We need to return to that Viking spirit – not the myth of conquest, but the courage of creation. We must learn to celebrate those who dare to try, not quietly wait until they’ve already succeeded.

The real transformation we need isn’t digital – it’s psychological. Once we release ourselves from cultural modesty, Norway will stop adapting to global innovation and start leading it.

If you had a “magic button,” what would you change in Norwegian business life with one click?

If I had a magic button, I would erase Janteloven – not the humility behind it, but the fear it creates.

I would replace it with a culture that celebrates those who dare, that cheers for the dreamers and the builders instead of doubting them. We need to stop punishing ambition and start honouring persistence.

My own path has been far from ordinary. I’ve spent long stretches in isolation – up in the mountains, away from the noise – working, thinking, and building. I live differently than most people in business. My life is lean, focused, and often lonely, but it has connected me deeply to the world through the internet and through purpose.

I don’t belong to the boardroom crowd. I belong to the builders – the ones who start with nothing but an idea and refuse to quit. That’s why I wish for a Norway that truly understands what entrepreneurship means: a willingness to struggle so others may one day thrive.

With that magic button, I’d create a business culture that lifts its entrepreneurs instead of judging them. One where success is a shared victory, not a solitary fight.

And finally – one personal question for my dear blog readers: how and when did you first get to know the author of this blog?

I first met Aleksandra through Norway’s very first online BNI group – a pioneering experiment in connection during a time when the world was learning to meet through screens. It was early in my entrepreneurial journey, and she was among the first people who truly saw what I was trying to build.

From that beginning grew a genuine friendship built on trust, curiosity, and shared purpose. Through Aleksandra, I was invited into the network connecting Polish and Scandinavian businesses – a bridge that opened opportunities and relationships I still value deeply today.
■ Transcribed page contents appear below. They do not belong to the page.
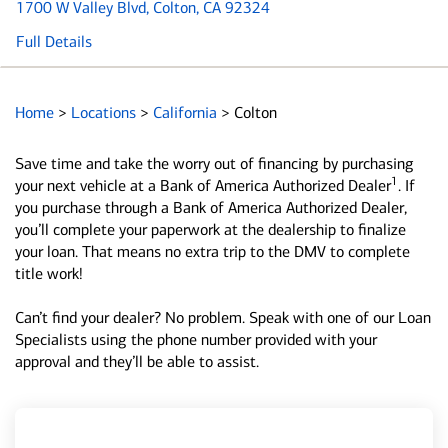
1700 W Valley Blvd
, Colton, CA 92324
Full Details
Home
>
Locations
>
California
>
Colton
Save time and take the worry out of financing by purchasing
1
your next vehicle at a Bank of America Authorized Dealer
. If
you purchase through a Bank of America Authorized Dealer,
you’ll complete your paperwork at the dealership to finalize
your loan. That means no extra trip to the DMV to complete
title work!
Can’t find your dealer? No problem. Speak with one of our Loan
Specialists using the phone number provided with your
approval and they’ll be able to assist.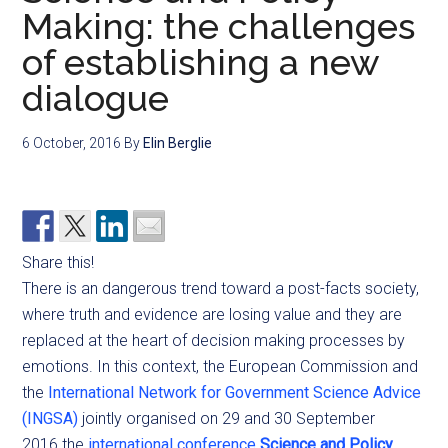
Making: the challenges
of establishing a new
dialogue
6 October, 2016
By
Elin Berglie
Share this!
There is an dangerous trend toward a post-facts society,
where truth and evidence are losing value and they are
replaced at the heart of decision making processes by
emotions. In this context, the European Commission and
the
International Network for Government Science Advice
(INGSA)
jointly organised on 29 and 30 September
2016 the
international conference
Science and Policy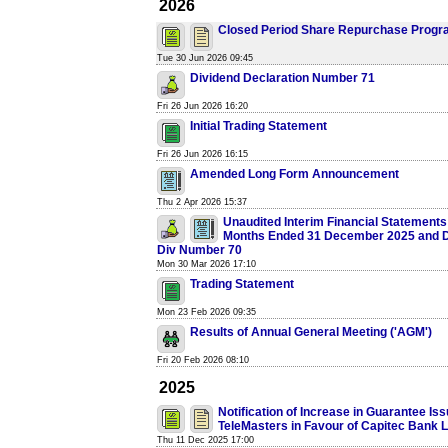
2026
Closed Period Share Repurchase Prog
Tue 30 Jun 2026 09:45
Dividend Declaration Number 71
Fri 26 Jun 2026 16:20
Initial Trading Statement
Fri 26 Jun 2026 16:15
Amended Long Form Announcement
Thu 2 Apr 2026 15:37
Unaudited Interim Financial Statements 
Months Ended 31 December 2025 and De
Div Number 70
Mon 30 Mar 2026 17:10
Trading Statement
Mon 23 Feb 2026 09:35
Results of Annual General Meeting ('AGM')
Fri 20 Feb 2026 08:10
2025
Notification of Increase in Guarantee Is
TeleMasters in Favour of Capitec Bank L
Thu 11 Dec 2025 17:00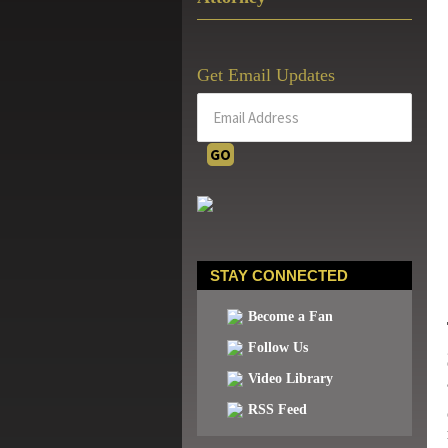
Get Email Updates
STAY CONNECTED
Become a Fan
Follow Us
Video Library
RSS Feed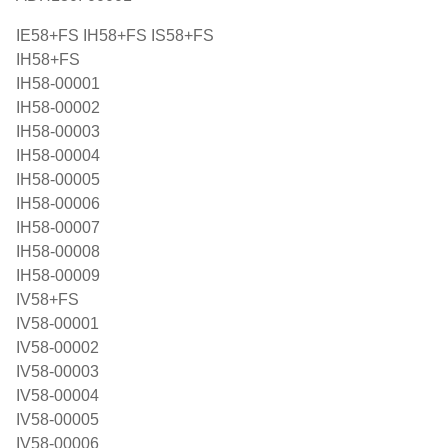
IE58+FS IH58+FS IS58+FS
IH58+FS
IH58-00001
IH58-00002
IH58-00003
IH58-00004
IH58-00005
IH58-00006
IH58-00007
IH58-00008
IH58-00009
IV58+FS
IV58-00001
IV58-00002
IV58-00003
IV58-00004
IV58-00005
IV58-00006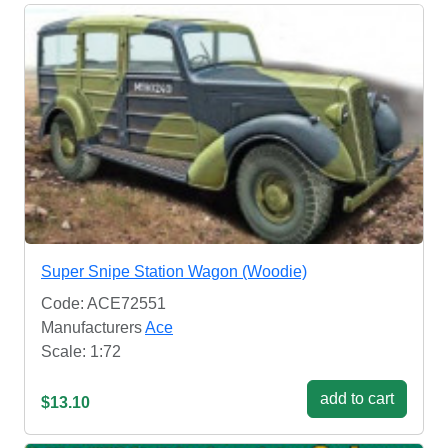
Super Snipe Station Wagon (Woodie)
Code: ACE72551
Manufacturers
Ace
Scale: 1:72
add to cart
$13.10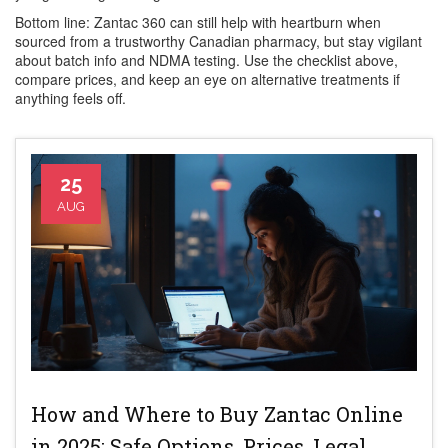
Bottom line: Zantac 360 can still help with heartburn when
sourced from a trustworthy Canadian pharmacy, but stay vigilant
about batch info and NDMA testing. Use the checklist above,
compare prices, and keep an eye on alternative treatments if
anything feels off.
25
AUG
How and Where to Buy Zantac Online
in 2025: Safe Options, Prices, Legal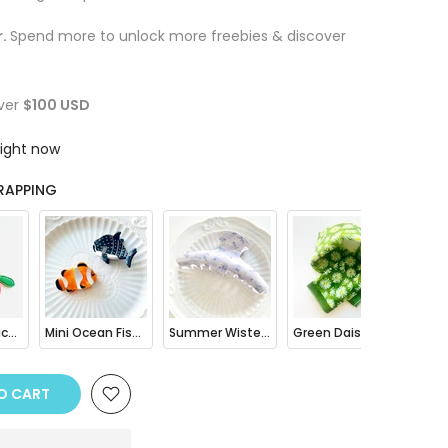
r.
Spend more to unlock more freebies & discover
ver
$100 USD
right now
RAPPING
Fruit Mini Pouch Bag Charm
Mini Ocean Fish Clownfish / Orca Hair Claw Clip
Summer Wisteria Floral Hair Claw Clip
Green Daisy Print Bandana Square Scarf
O CART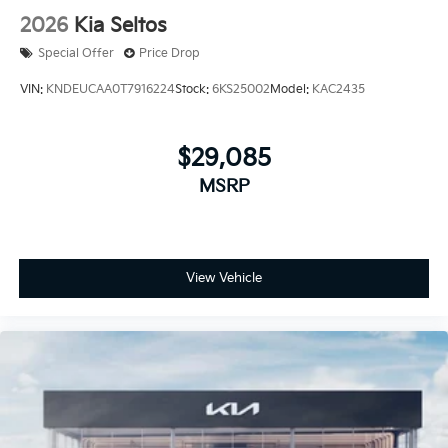
2026
Kia Seltos
Special Offer
Price Drop
VIN:
KNDEUCAA0T7916224
Stock:
6KS25002
Model:
KAC2435
$29,085
MSRP
View Vehicle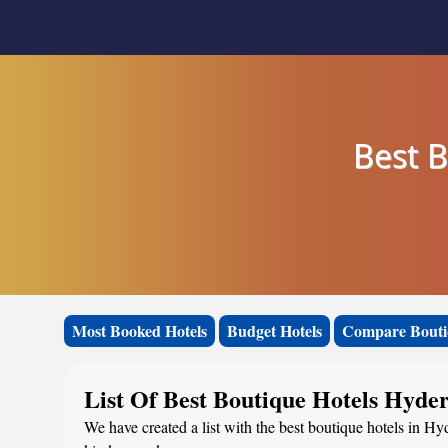
Best 
Most Booked Hotels
Budget Hotels
Compare Bouti
List Of Best Boutique Hotels Hyde
We have created a list with the best boutique hotels in Hy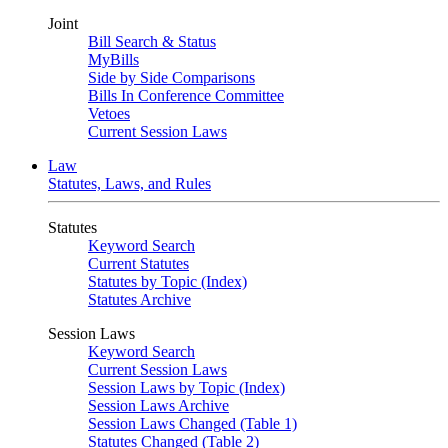
Joint
Bill Search & Status
MyBills
Side by Side Comparisons
Bills In Conference Committee
Vetoes
Current Session Laws
Law
Statutes, Laws, and Rules
Statutes
Keyword Search
Current Statutes
Statutes by Topic (Index)
Statutes Archive
Session Laws
Keyword Search
Current Session Laws
Session Laws by Topic (Index)
Session Laws Archive
Session Laws Changed (Table 1)
Statutes Changed (Table 2)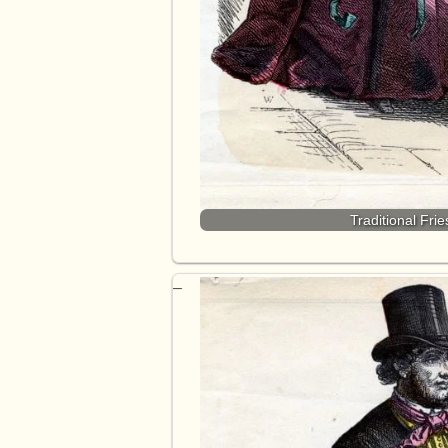
Traditional Fri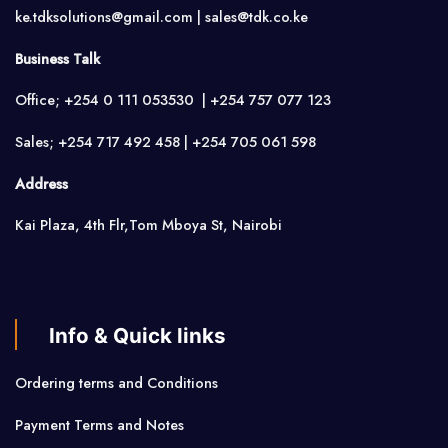
ke.tdksolutions@gmail.com | sales@tdk.co.ke
Business Talk
Office; +254 0 111 053530 | +254 757 077 123
Sales; +254 717 492 458 | +254 705 061 598
Address
Kai Plaza, 4th Flr,Tom Mboya St, Nairobi
Info & Quick links
Ordering terms and Conditions
Payment Terms and Notes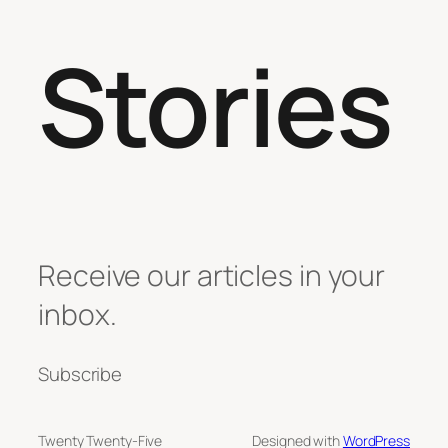
Stories
Receive our articles in your
inbox.
Subscribe
Twenty Twenty-Five
Designed with
WordPress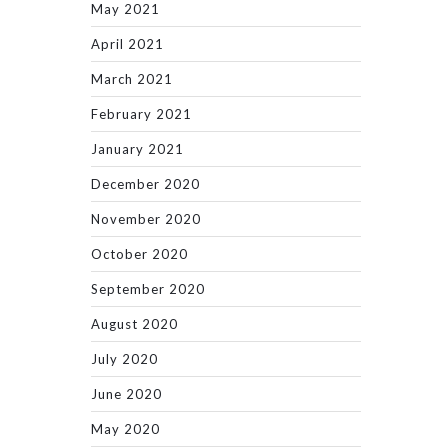
May 2021
April 2021
March 2021
February 2021
January 2021
December 2020
November 2020
October 2020
September 2020
August 2020
July 2020
June 2020
May 2020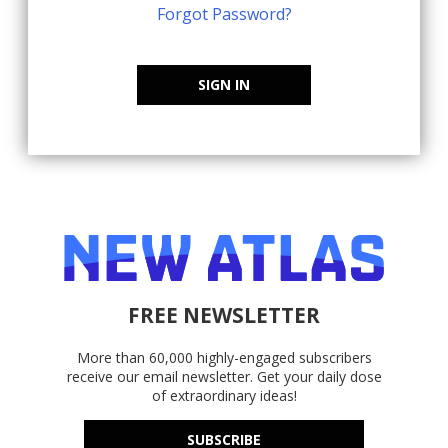
Forgot Password?
SIGN IN
FREE NEWSLETTER
More than 60,000 highly-engaged subscribers
receive our email newsletter. Get your daily dose
of extraordinary ideas!
SUBSCRIBE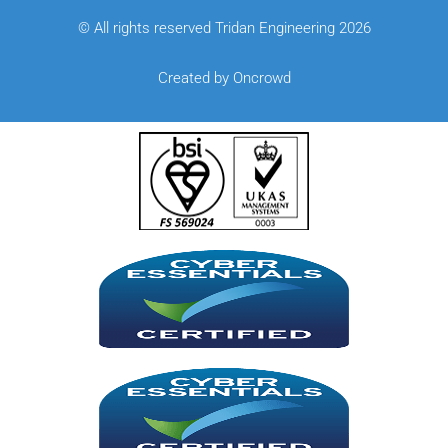
© All rights reserved Tridan Engineering 2026
Created by Oncrowd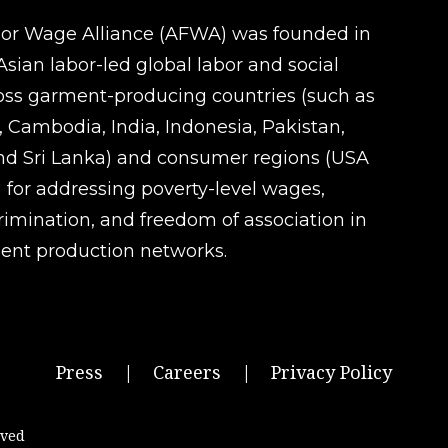
oor Wage Alliance (AFWA) was founded in
sian labor-led global labor and social
ross garment-producing countries (such as
 Cambodia, India, Indonesia, Pakistan,
d Sri Lanka) and consumer regions (USA
 for addressing poverty-level wages,
rimination, and freedom of association in
ent production networks.
Press
|
Careers
|
Privacy Policy
rved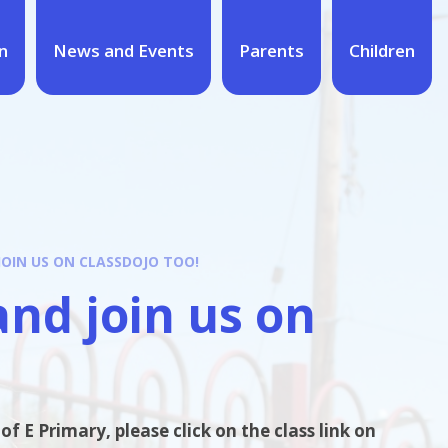
n
News and Events
Parents
Children
JOIN US ON CLASSDOJO TOO!
and join us on
f E Primary, please click on the class link on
Though I have since left BNI, the spirit of connection it taught me lives on within Nordic AI AS. Two of our current team members are still active BNI participants – one in Bergen and one in Sandnes – continuing that culture of collaboration and community.

Whenever Aleksandra and I cross paths now, often in Oslo, it feels like a small circle closing again – a reminder of how early friendships can become lasting anchors in the long voyage of entrepreneurship.